**Problem to solve**:
Please set down only the lines between the line containing "Given the image: Segment" and the end of the records, inclusive, exactly as they stand.

**Material for this task**:
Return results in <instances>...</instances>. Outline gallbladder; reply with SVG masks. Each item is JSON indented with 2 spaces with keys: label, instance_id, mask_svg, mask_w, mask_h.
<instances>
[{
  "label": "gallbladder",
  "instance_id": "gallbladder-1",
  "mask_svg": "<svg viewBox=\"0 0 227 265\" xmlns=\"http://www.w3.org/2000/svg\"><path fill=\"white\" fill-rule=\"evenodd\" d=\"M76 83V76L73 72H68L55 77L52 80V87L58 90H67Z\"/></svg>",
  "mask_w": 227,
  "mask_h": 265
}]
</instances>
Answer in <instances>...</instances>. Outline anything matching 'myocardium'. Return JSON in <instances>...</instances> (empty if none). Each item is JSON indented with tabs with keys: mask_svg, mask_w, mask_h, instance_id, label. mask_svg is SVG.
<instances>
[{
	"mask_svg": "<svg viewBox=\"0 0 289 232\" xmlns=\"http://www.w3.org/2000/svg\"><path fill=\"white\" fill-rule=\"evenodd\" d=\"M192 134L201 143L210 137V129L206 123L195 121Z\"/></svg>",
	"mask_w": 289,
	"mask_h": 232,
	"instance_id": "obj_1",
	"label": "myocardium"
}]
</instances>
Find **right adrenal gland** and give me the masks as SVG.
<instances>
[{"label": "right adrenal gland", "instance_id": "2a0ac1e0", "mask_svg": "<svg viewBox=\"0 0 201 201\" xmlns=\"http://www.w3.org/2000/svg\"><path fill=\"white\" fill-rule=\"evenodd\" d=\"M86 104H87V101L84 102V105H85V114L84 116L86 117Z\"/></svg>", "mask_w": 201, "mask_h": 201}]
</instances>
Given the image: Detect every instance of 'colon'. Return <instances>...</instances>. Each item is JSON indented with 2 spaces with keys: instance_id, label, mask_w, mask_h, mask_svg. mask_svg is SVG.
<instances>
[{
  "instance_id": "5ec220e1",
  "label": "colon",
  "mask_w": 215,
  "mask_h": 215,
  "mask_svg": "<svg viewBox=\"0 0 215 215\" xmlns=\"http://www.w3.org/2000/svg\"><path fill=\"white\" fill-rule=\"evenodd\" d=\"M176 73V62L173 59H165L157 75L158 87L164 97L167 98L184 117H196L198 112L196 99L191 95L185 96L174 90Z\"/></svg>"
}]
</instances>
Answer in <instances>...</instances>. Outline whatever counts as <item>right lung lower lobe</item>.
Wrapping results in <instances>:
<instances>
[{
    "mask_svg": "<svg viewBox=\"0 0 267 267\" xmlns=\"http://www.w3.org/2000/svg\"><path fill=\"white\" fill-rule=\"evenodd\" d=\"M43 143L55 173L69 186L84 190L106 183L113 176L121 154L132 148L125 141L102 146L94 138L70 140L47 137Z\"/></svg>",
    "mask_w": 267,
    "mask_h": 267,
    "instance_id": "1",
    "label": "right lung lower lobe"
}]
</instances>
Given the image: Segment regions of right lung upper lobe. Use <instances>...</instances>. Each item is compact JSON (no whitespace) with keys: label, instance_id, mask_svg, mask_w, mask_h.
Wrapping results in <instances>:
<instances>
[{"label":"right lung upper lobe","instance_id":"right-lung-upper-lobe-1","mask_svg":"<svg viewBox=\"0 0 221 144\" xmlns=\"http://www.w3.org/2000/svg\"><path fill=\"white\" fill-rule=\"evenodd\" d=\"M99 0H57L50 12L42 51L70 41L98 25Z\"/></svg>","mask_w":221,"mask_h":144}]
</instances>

**Reply**:
Given the image: Segment regions of right lung upper lobe. Use <instances>...</instances>. Each item is compact JSON (no whitespace) with keys: label, instance_id, mask_svg, mask_w, mask_h.
Wrapping results in <instances>:
<instances>
[{"label":"right lung upper lobe","instance_id":"right-lung-upper-lobe-1","mask_svg":"<svg viewBox=\"0 0 221 144\" xmlns=\"http://www.w3.org/2000/svg\"><path fill=\"white\" fill-rule=\"evenodd\" d=\"M99 0H57L50 12L42 51L70 41L98 25Z\"/></svg>","mask_w":221,"mask_h":144}]
</instances>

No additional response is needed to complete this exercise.